This is the Binary classification repo built on top of any feature table generated by RudderStack profiles. It can build predictive features such as:
- Churn prediction: Whether a user will churn or not in the next 30 days (or any other time period)
- Conversion prediction: Whether a user will convert or not in the next 30 days (or any other time period)
- Any other problem which can be framed in a yes/no fashion (ex: whether a customer is going to make a purchase in the next n days)
The expected way to run this repo is through a RudderStack profiles project, linking this github repo url in a python model. One such project can be found here.
Once this repo is linked in a python_model
inside a profiles project, you can run that project just like any other project, by firing the command pb run
. But before that, you need to perform two steps (you can skip them if you want to run the models directly through RudderStack webapp and not locally):
You can create a virtual environment either through Conda or through the venv module that comes by default with Python. Both the approaches are outlined below.
conda create -n pysnowpark --override-channels -c https://repo.anaconda.com/pkgs/snowflake python=3.8
NOTE - There is a known issue with running Snowpark Python on Apple silicon chips due to memory handling in pyOpenSSL. The error message displayed is, “Cannot allocate write+execute memory for ffi.callback()”.

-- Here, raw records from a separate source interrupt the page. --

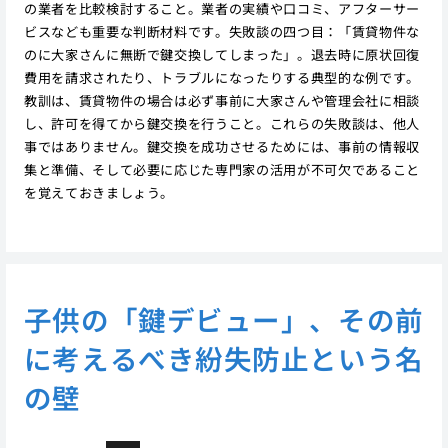
の業者を比較検討すること。業者の実績や口コミ、アフターサー
ビスなども重要な判断材料です。失敗談の四つ目：「賃貸物件な
のに大家さんに無断で鍵交換してしまった」。退去時に原状回復
費用を請求されたり、トラブルになったりする典型的な例です。
教訓は、賃貸物件の場合は必ず事前に大家さんや管理会社に相談
し、許可を得てから鍵交換を行うこと。これらの失敗談は、他人
事ではありません。鍵交換を成功させるためには、事前の情報収
集と準備、そして必要に応じた専門家の活用が不可欠であること
を覚えておきましょう。
子供の「鍵デビュー」、その前
に考えるべき紛失防止という名
の壁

As a workaround, set up a virtual environment that uses x86 Python using these commands:
CONDA_SUBDIR=osx-64 conda create -n pysnowpark python=3.8 --override-channels -c https://repo.anaconda.com/pkgs/snowflake
conda activate pysnowpark
conda config --env --set subdir osx-64
After creating the environment, you need to install the requirements inside the environment using "pip install -r requirements.txt".
NOTE- If you are running the code on Mac M1/M2, you need to install xgboost seperately using below lines -
brew install libomp
conda install -c conda-forge py-xgboost==1.5.0
For MAC OS Install python 3.8 runtime
brew install [email protected]
Run the following command to create the environment
python3.8 -m venv pysnowpark
Activate the environment and install the dependencies
source pysnowpark/bin/activate
pip install -r requirements.txt
NOTE- You might need to install another dependency: libomp seperately using below lines -
brew install libomp
Python models are disabled by default in profiles. You can enable them by adding following lines in the site_config file:
py_models:
enabled: true
python_path: <path_to_env> # You can get this by running `which python` in the terminal after you activate your virtual env
Refer to our docs page for how to set up a python model in your project. There are various advanced config options that you can find in the model_configs.yaml file. You can add these options in the python model of your profiles project to override the defaults.